In any event, acceptance of the ordered goods or of the delivered services shall be considered as the unconditional recognition of the present General Terms and Conditions of Sale and Services. Any purchasing conditions of the buyer are non-binding to our deliveries and services even in case we have not expressly protested them.
The term «services» shall include both services of Blaser Swisslube AG’s («Blaser») related to a construction contract or to a mandate.
2. Order, Prices and Payment
Nature and scope of goods and services owed are exclusively defined in Blaser’s written offer accepted by the Client, or in the Client’s order confirmed in writing by Blaser. Changes and amendments of the scope of performance shall be binding only in written form. Unless otherwise noted, the VAT is not included in the price, and invoices shall be payable within 30 days after delivery without any deduction.
Blaser invoices for packaging at cost and Blaser shall have no obligation to accept returned packaging. Boxes, palettes, etc. are invoiced separately and are credited to the Client when returned at Client’s expense.
4. Shipping Costs/Tariffs
All increases of rates and fees, such as transportation, insurance costs, customs duties, etc., that incurr after the signing of the contract will be charged to the Client, even if Blaser undertook the transportation, the insurance, the payment of customs duties etc. Decreases of rates and fees will be credited to the Client. An order is considered completed when the deliverer has unloaded the goods at the designated place or the goods are handed over to the post office or railway. Any delivery of service shall be deemed to be accepted at the payment of the invoice at the latest.
5. Quantity deviation
For special orders a tolerance of 10% in terms of quantity shall be acceptable.
6. Force Majeure
Blaser shall not be in default and not liable for a failure to perform any of her obligations if this Party proves that the failure was due to an impediment beyond its or its contractors, vendors, suppliers or subcontractors control, including but not limited to: acts of God, total or partial destruction of the production plant or site, shortages, conditions of war, mobilization, insurrection or civil disturbance, revolution, acts of government in either their sovereign or contractual capacity, fire, epidemics, quarantine restrictions, unusual severe weather conditions, embargoes or trade restrictions or any other cases which can be considered as Force Majeure according to the international practice.
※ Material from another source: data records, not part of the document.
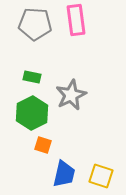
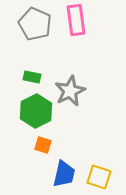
gray pentagon: rotated 20 degrees clockwise
gray star: moved 1 px left, 4 px up
green hexagon: moved 4 px right, 2 px up
yellow square: moved 2 px left, 1 px down
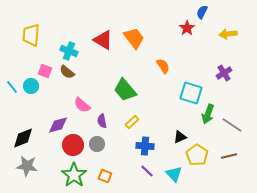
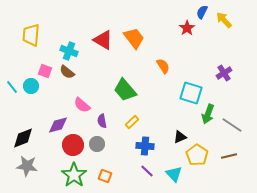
yellow arrow: moved 4 px left, 14 px up; rotated 54 degrees clockwise
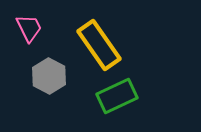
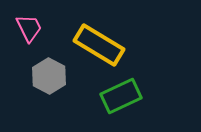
yellow rectangle: rotated 24 degrees counterclockwise
green rectangle: moved 4 px right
7. Examination and Acceptance of Deliveries
The Deliveries must be inspected upon delivery by the Client and in any event at the latest before use or processing. Any claims regarding the weight, quantity or nature of the Deliveries shall only be valid if they are notified to us in writing within 8 days after reception or acceptance of services, and if Blaser can inspect the Deliveries on the site.
In case the Client fails to perform such examination, Blaser shall be excused of any liability to the extent admissible by law.
8. Payment Delays
In case the Client defaults on the payment for goods or services for whatever reason or becomes insolvent, all payments shall be, regardless any payment terms to the contrary, due for immediate payment and may be cashed in by Blaser without delay. In addition, without any obligation to prior notification of the Client, Blaser shall be entitled to suspend its performance or to rescind the contract with immediate effect. Blaser’s right to claim damages is expressly reserved. Also, Blaser shall be entitled to immediately rescind all orders which have been confirmed to the Client.
9. Blaser’s Liability
In case of notified breaches of the duty of care or defects, Blaser shall repair and remedy such defects of its Deliverables. Blaser may, at its own discretion and with the effect of being released from any further obligation, replace goods instead of remedying defects.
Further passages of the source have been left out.